START Input data

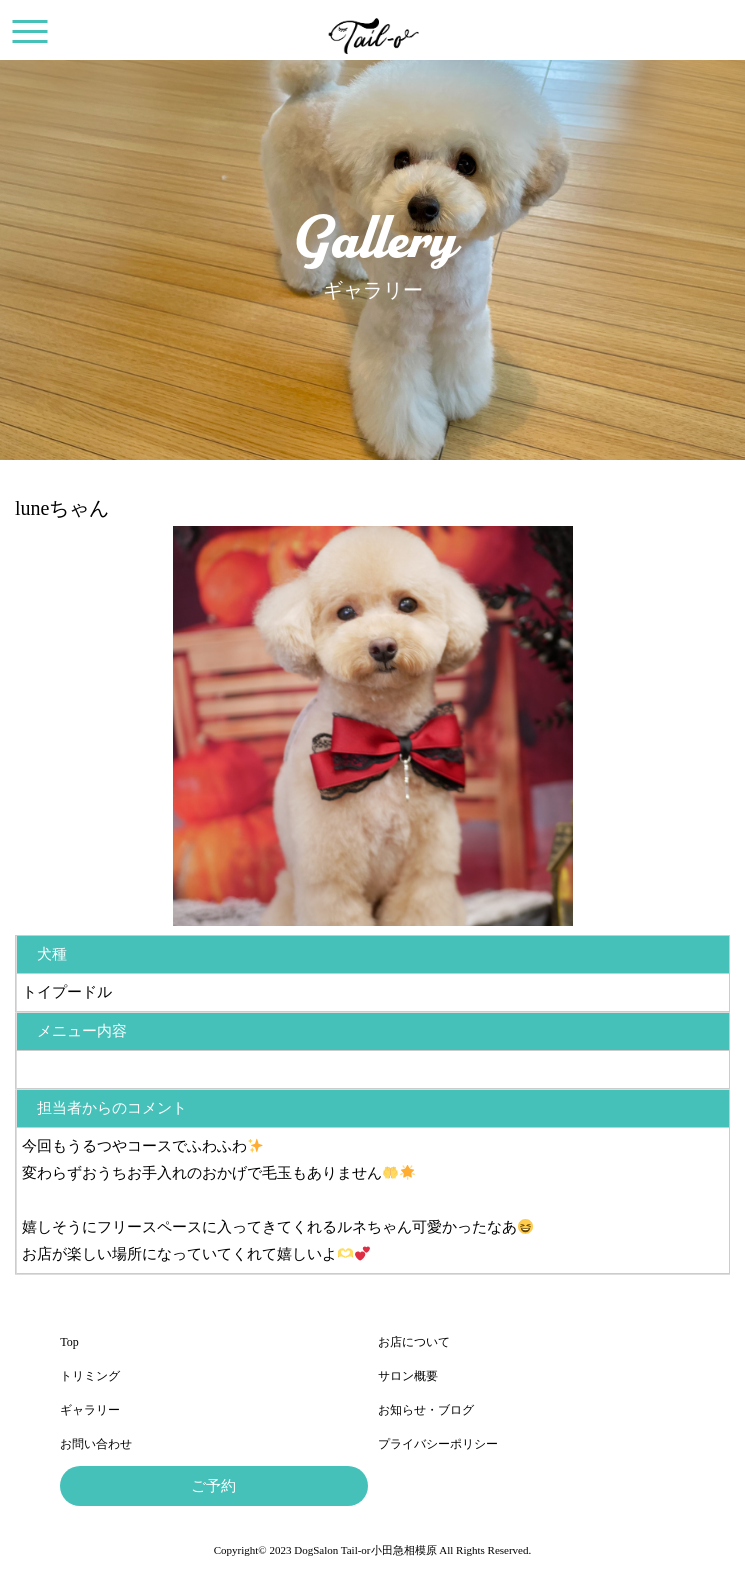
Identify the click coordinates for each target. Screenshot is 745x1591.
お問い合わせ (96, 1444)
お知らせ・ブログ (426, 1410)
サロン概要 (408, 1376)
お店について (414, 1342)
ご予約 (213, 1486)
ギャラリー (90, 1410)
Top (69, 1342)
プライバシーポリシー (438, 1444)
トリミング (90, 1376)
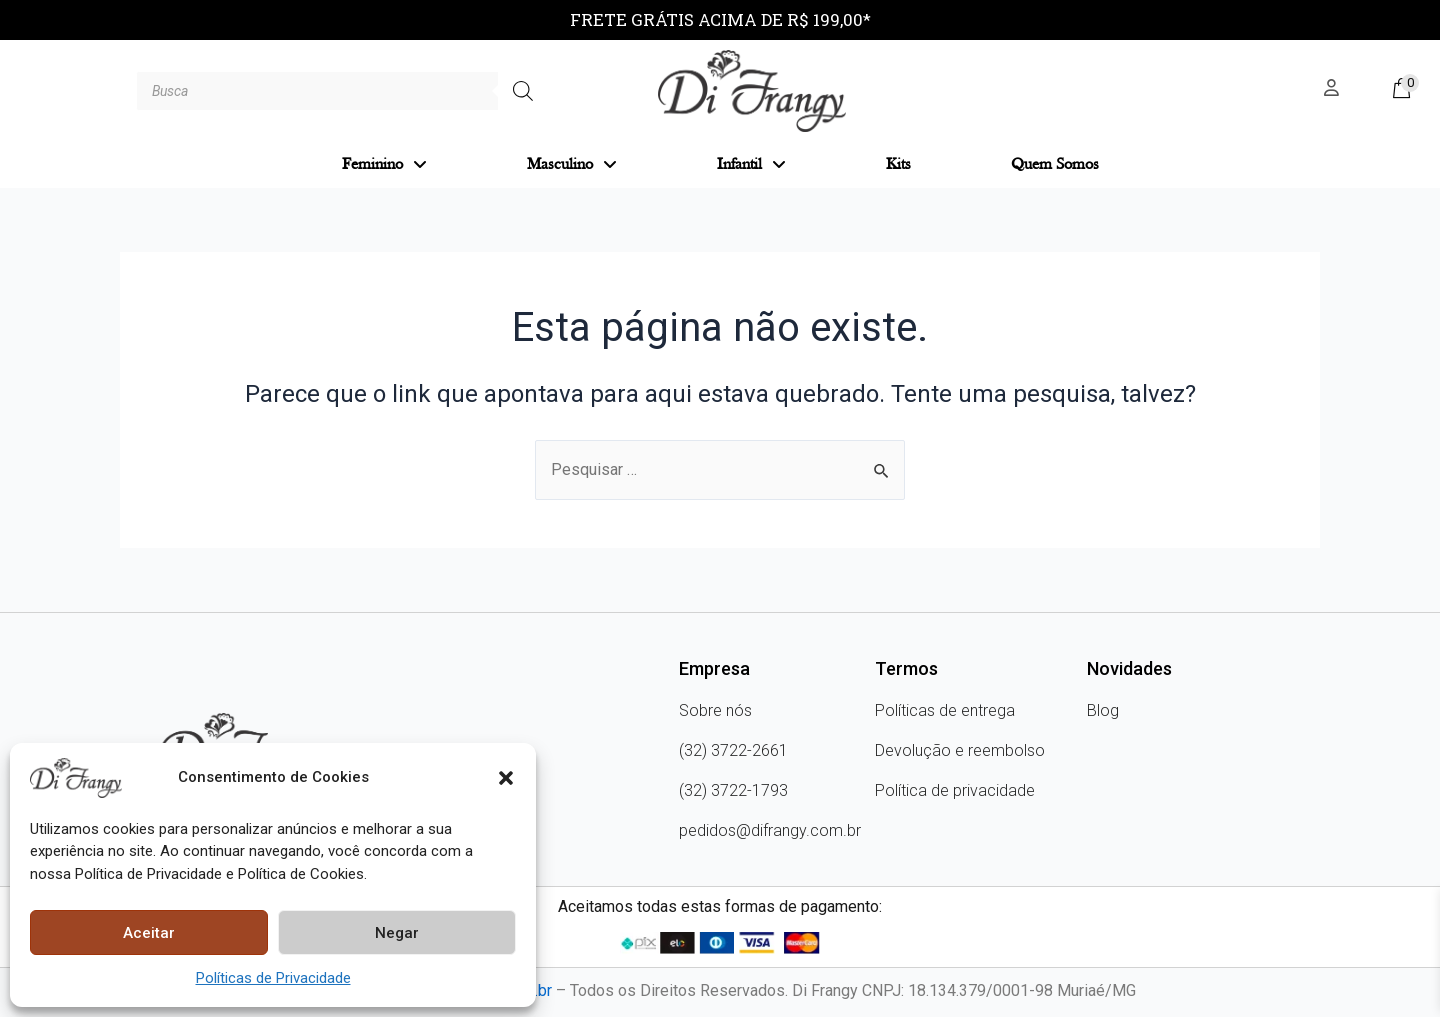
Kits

END Input data
START Input data

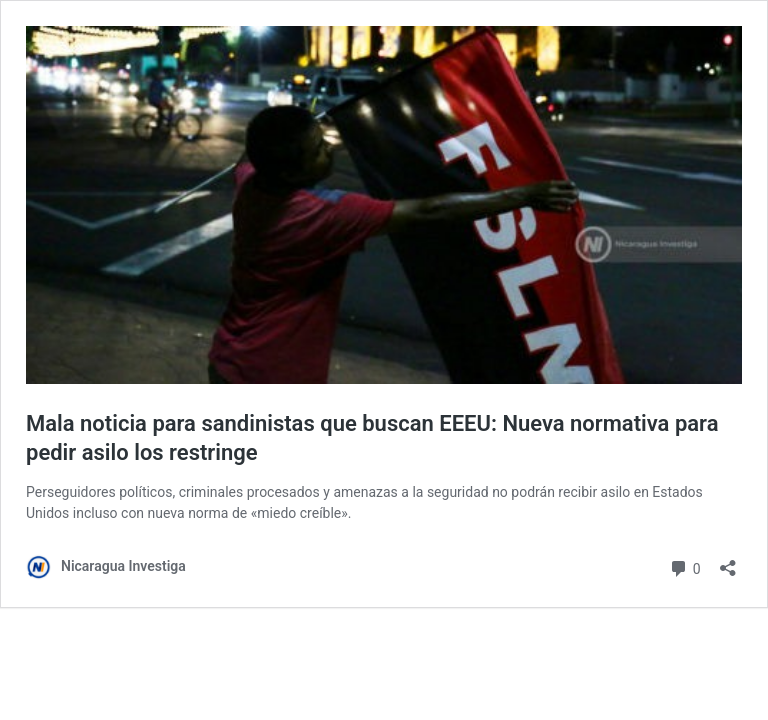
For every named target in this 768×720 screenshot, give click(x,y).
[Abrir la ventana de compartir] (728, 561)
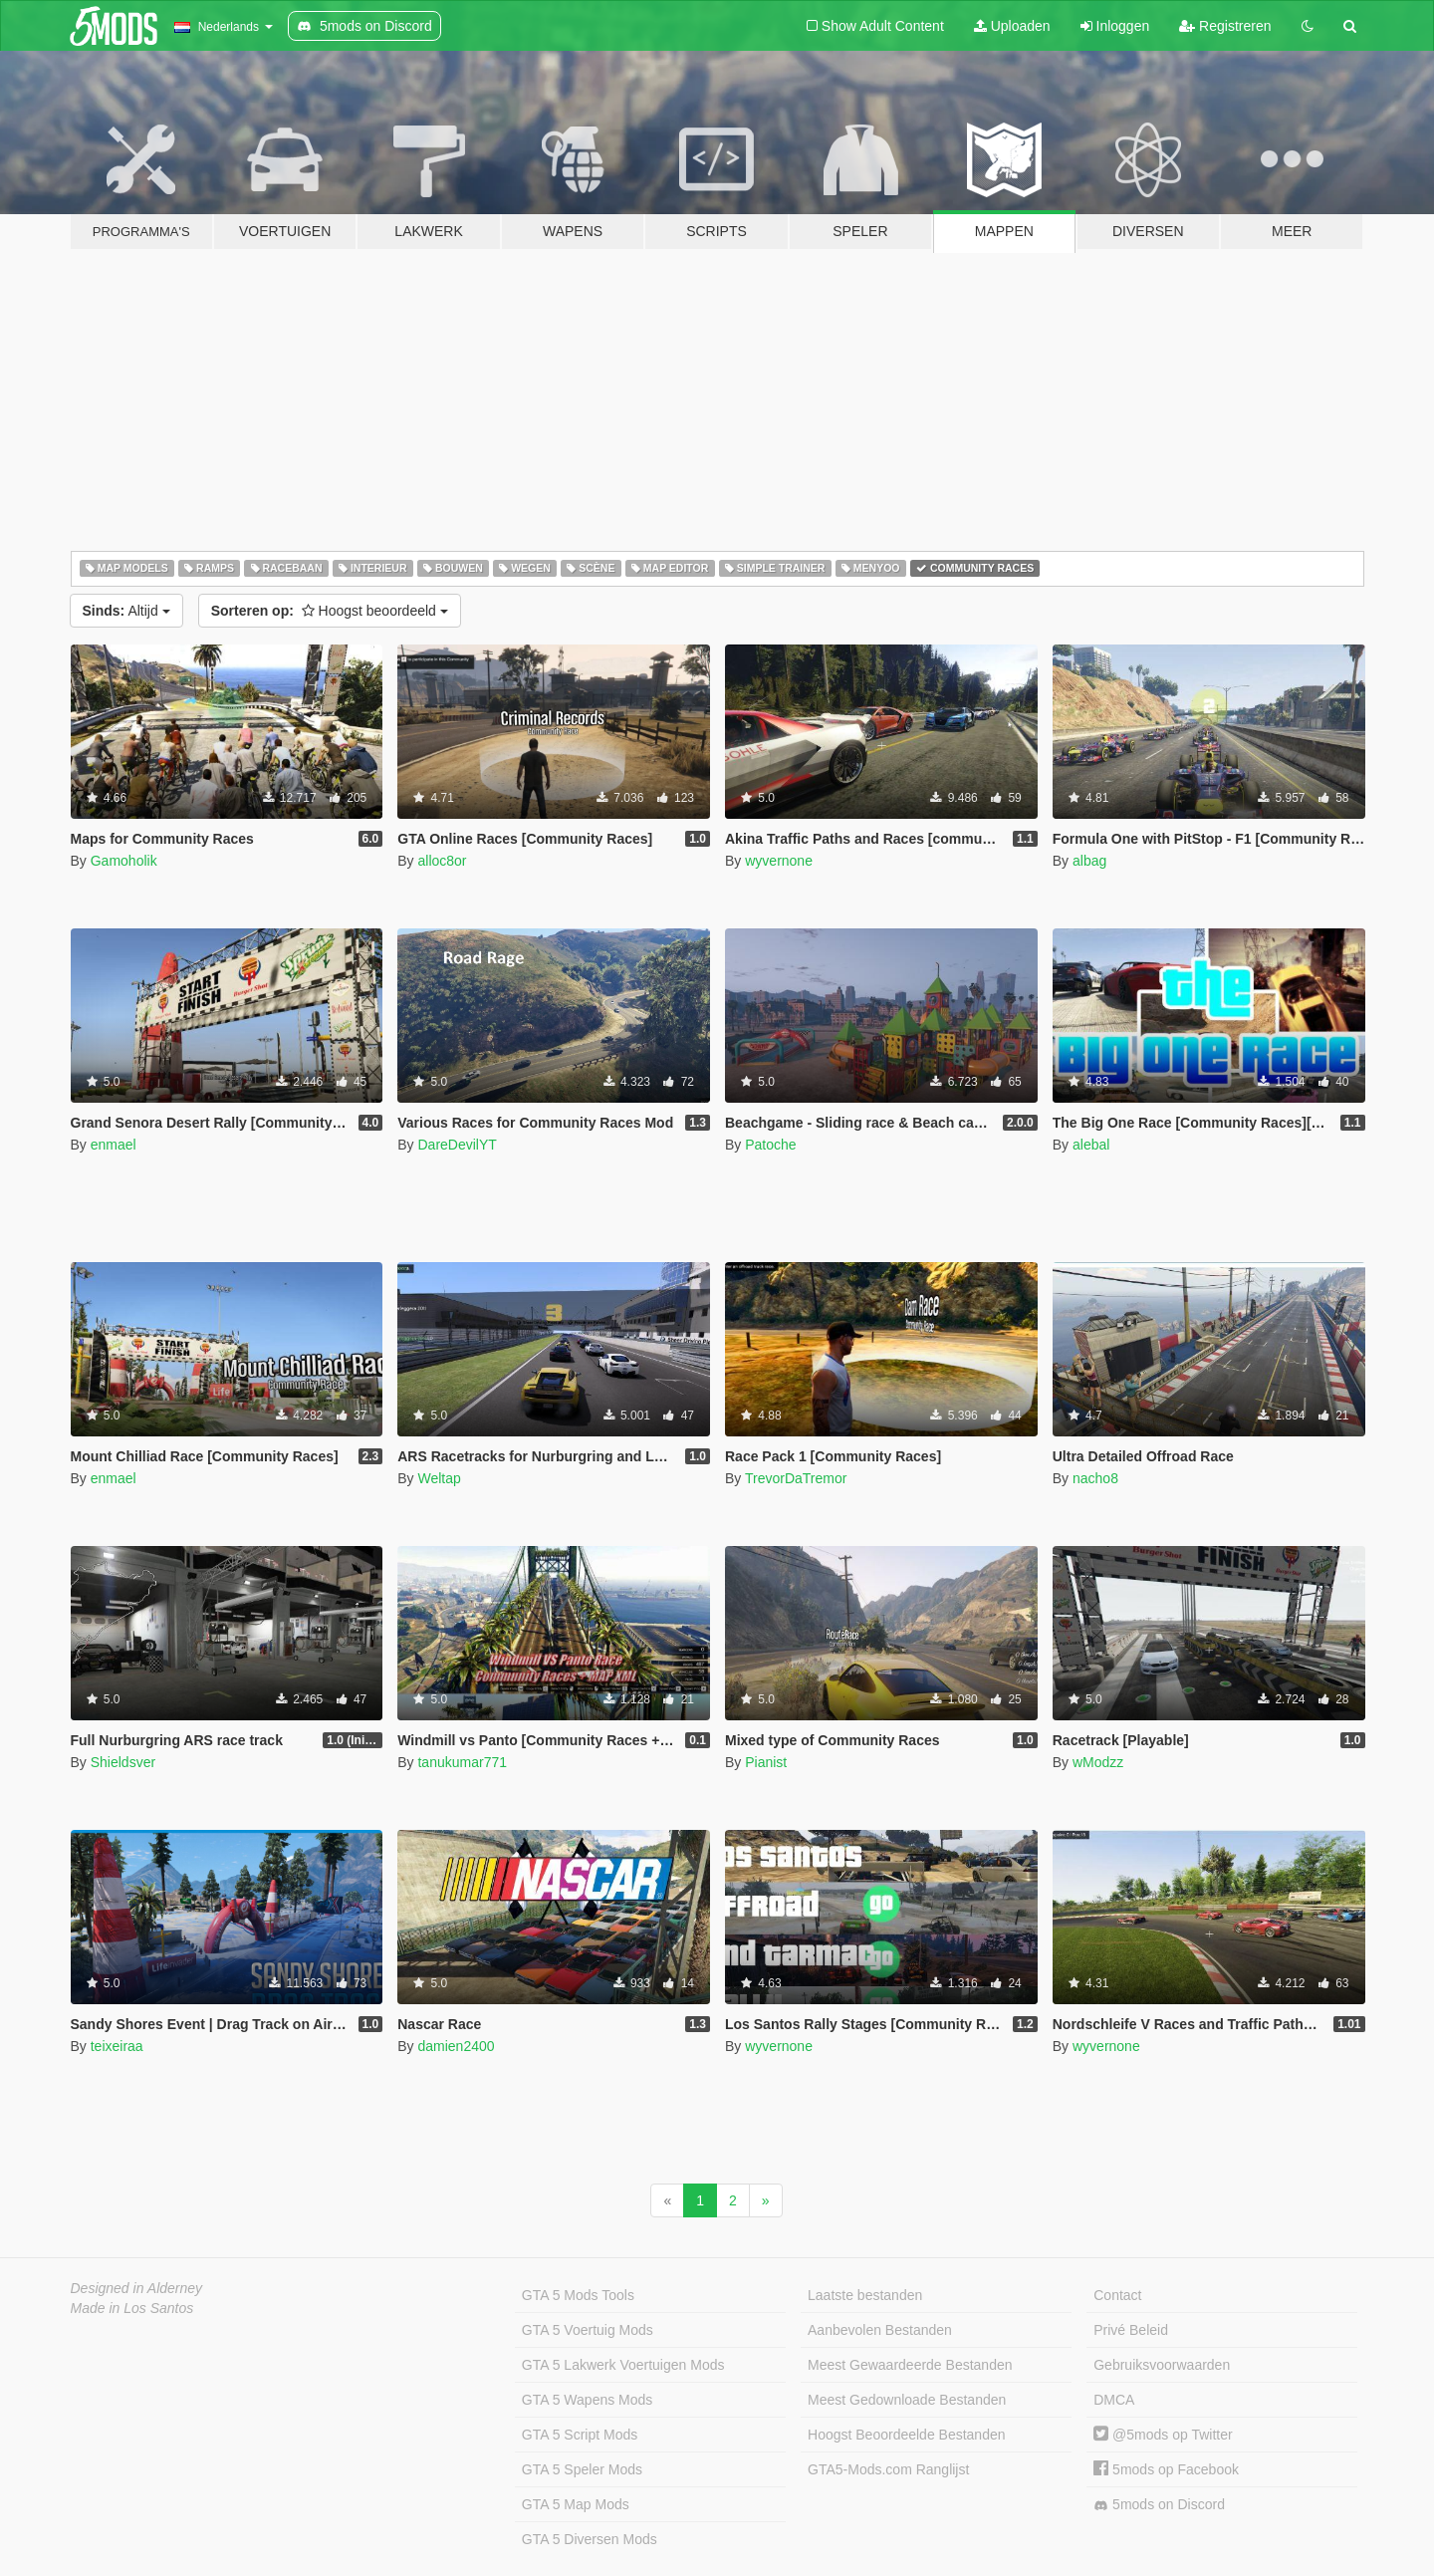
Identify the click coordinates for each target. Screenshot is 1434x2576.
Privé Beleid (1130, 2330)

END Input data

Goal of the exercise:
Determine how many lines of the material hold "Identify", and respond with that number only.

Your response:
2